Exercise input
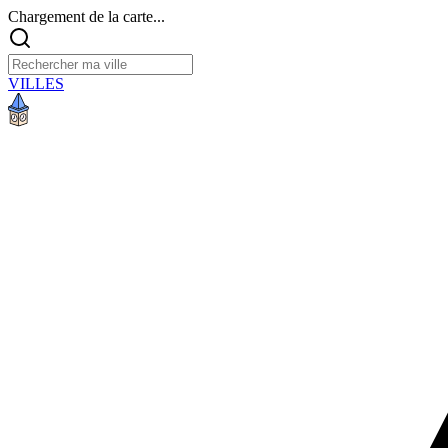
Chargement de la carte...
VILLES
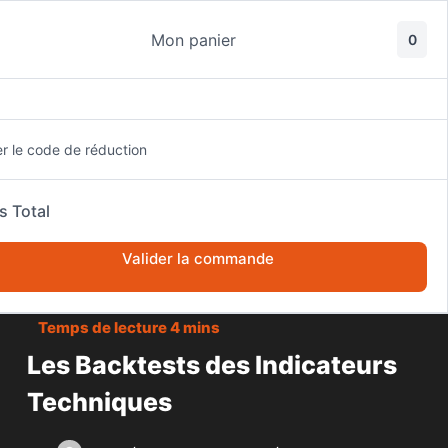
Passer
au
Mon panier
0
contenu
er le code de réduction
s Total
ACCUEIL
BOURSE
Valider la commande
LES BACKTESTS DES INDICATEURS TECHNIQUES
Les Backtests des Indicateurs
Techniques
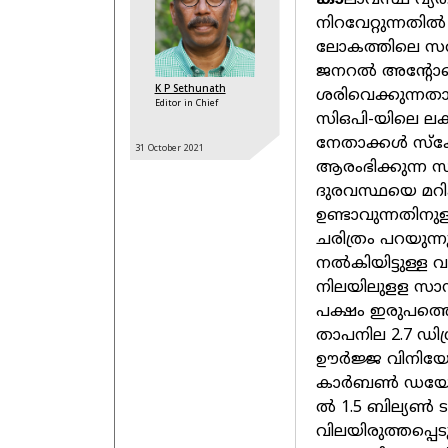
കാ
ലാവസ്ഥ വ്യത
നിറവേറ്റുന്നതില
ലോകത്തിലെ സര്‍
ജനറല്‍ അന്റോണ
K P Sethunath
ശരിവെക്കുന്നതാണ
Editor in Chief
സിഒപി-യിലെ ലക്ഷ
നേതാക്കള്‍ സ്‌ക
31 October
2021
ആരംഭിക്കുന്ന സ
ദുരവസ്ഥയെ മറിക
ഉണ്ടാവുന്നതിനു
ചരിത്രം പറയുന്ന
നല്‍കിയിട്ടുള്ള 
നിലയിലുളള സാമ
പക്ഷം ഇരുപത്തൊ
താപനില 2.7 ഡിഗ്
ഊര്‍ജ്ജ വിനി
കാര്‍ബണ്‍ ഡയോക
ല്‍ 1.5 ബില്യണ്‍
വിലയിരുത്തപ്പെടു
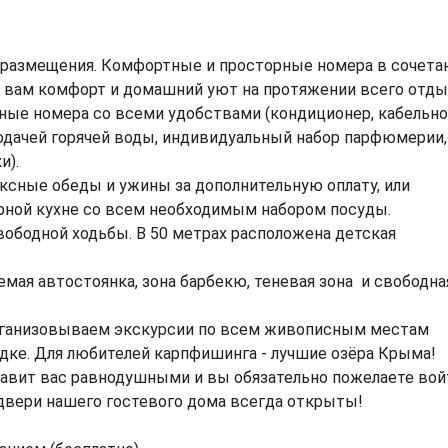
 размещения. Комфортные и просторные номера в сочета
т вам комфорт и домашний уют на протяжении всего отды
ные номера со всеми удобствами (кондиционер, кабельн
 подачей горячей воды, индивидуальный набор парфюмерии,
и).
сные обеды и ужины за дополнительную оплату, или
рной кухне со всем необходимым набором посуды.
вободной ходьбы. В 50 метрах расположена детская
емая автостоянка, зона барбекю, теневая зона и свободна
рганизовываем экскурсии по всем живописным местам
одке. Для любителей карпфишинга - лучшие озёра Крыма!
авит вас равнодушными и вы обязательно пожелаете вой
 двери нашего гостевого дома всегда открыты!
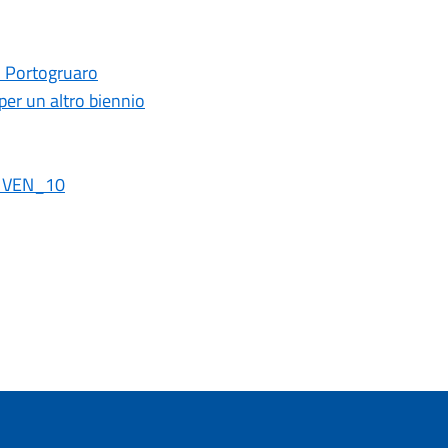
di Portogruaro
per un altro biennio
TS VEN_10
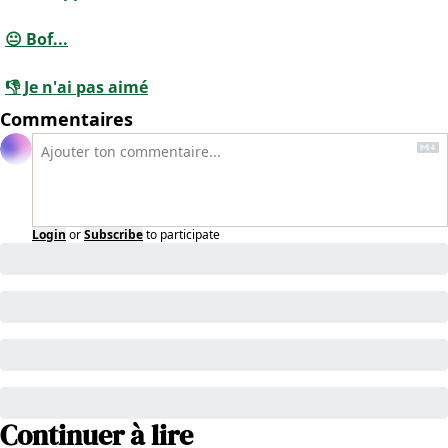
😐 Bof...
👎 Je n'ai pas aimé
Commentaires
Login
or
Subscribe
to participate
Continuer à lire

Directions for this task
Each line above is to be copied exactly, and the pictures are to be dropped.

Output
Chargement de la carte...
VILLES
Passer
au
Mon panier
0
contenu
er le code de réduction
s Total
ACCUEIL
BOURSE
Valider la commande
LES BACKTESTS DES INDICATEURS TECHNIQUES
Les Backtests des Indicateurs
Techniques
കാ
ലാവസ്ഥ വ്യത
നിറവേറ്റുന്നതില
ലോകത്തിലെ സര്‍
ജനറല്‍ അന്റോണ
K P Sethunath
ശരിവെക്കുന്നതാണ
Editor in Chief
സിഒപി-യിലെ ലക്ഷ
നേതാക്കള്‍ സ്‌ക
31 October
2021
ആരംഭിക്കുന്ന സ
ദുരവസ്ഥയെ മറിക
ഉണ്ടാവുന്നതിനു
ചരിത്രം പറയുന്ന
നല്‍കിയിട്ടുള്ള 
നിലയിലുളള സാമ
പക്ഷം ഇരുപത്തൊ
താപനില 2.7 ഡിഗ്
ഊര്‍ജ്ജ വിനി
കാര്‍ബണ്‍ ഡയോക
ല്‍ 1.5 ബില്യണ്‍
വിലയിരുത്തപ്പെടു
 размещения. Комфортные и просторные номера в сочета
т вам комфорт и домашний уют на протяжении всего отды
ные номера со всеми удобствами (кондиционер, кабельн
 подачей горячей воды, индивидуальный набор парфюмерии,
и).
сные обеды и ужины за дополнительную оплату, или
рной кухне со всем необходимым набором посуды.
вободной ходьбы. В 50 метрах расположена детская
емая автостоянка, зона барбекю, теневая зона и свободна
рганизовываем экскурсии по всем живописным местам
одке. Для любителей карпфишинга - лучшие озёра Крыма!
авит вас равнодушными и вы обязательно пожелаете вой
 двери нашего гостевого дома всегда открыты!
di Portogruaro
per un altro biennio
TS VEN_10
😐 Bof...
👎 Je n'ai pas aimé
Commentaires
Login
or
Subscribe
to participate
Continuer à lire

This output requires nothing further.